When things didn’t work well, [it] was when the secretary of state makes a decision that is in someone else’s brief and fails to communicate it so you find out about it in the newspapers, or a secretary of state who is not confident enough in articulating what they want from the brief, or a secretary of state who actually doesn’t really take seriously the serious matters of policy and wants to play politics. I think, in my experience, that is when you have a sub-optimal relationship between that secretary of state and the other ministers.

TD: One thing we haven’t yet talked about is Brexit, and obviously that was going on in the background to your time at the Ministry of Justice and at BEIS. How did the Brexit process affect your time in government?

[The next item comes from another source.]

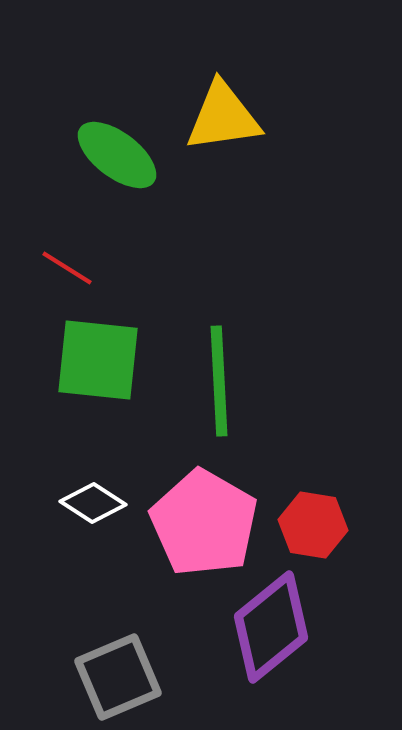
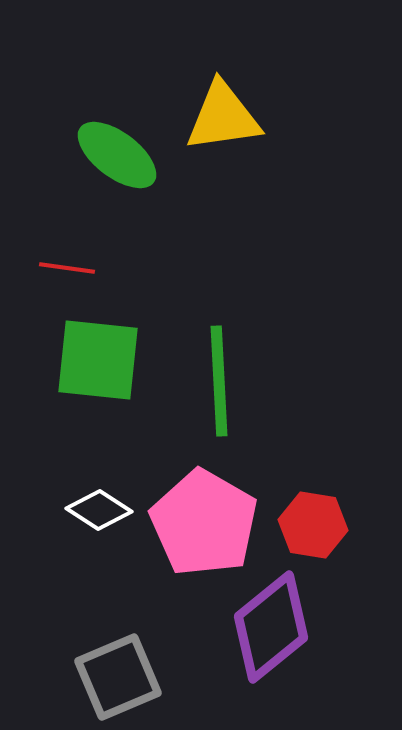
red line: rotated 24 degrees counterclockwise
white diamond: moved 6 px right, 7 px down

SG: I left [laughs]! It ended up with me terminating my own ministerial career. I mean, I accepted it. I campaigned for Remain, but I accepted the referendum result. In the Ministry of Justice, I didn’t really have much interface with what was going on in Brexit at all, but in the science, research and innovation role I became involved in aspects of the Article 50 process [of leaving the EU] and the negotiation on space technology, particularly Galileo and Copernicus [EU space programmes], on the Erasmus student exchange programme, but also EU research funding. The more I looked at what we were trying to do, the more I realised we were at best creating a facsimile of what we had before, whilst saying to the public “it’s going to be better than what we had before”.

But I think specifically how it affected me was on the Galileo programme. Very early in the Article 50 process, we received a letter from the EU saying the UK was going to be shut out of the programme. And that was the first early warning sign that despite our view that somehow the negotiations were going to be easy, they were not going to be that easy after all. And I was very much at the heart of this process, drafting our response to the [European] Commission, meeting my counterpart in Brussels to explain that the EU didn’t really want to do what it was doing because the programme would cost the EU more and it would be delayed and they needed our 15% budgetary contribution.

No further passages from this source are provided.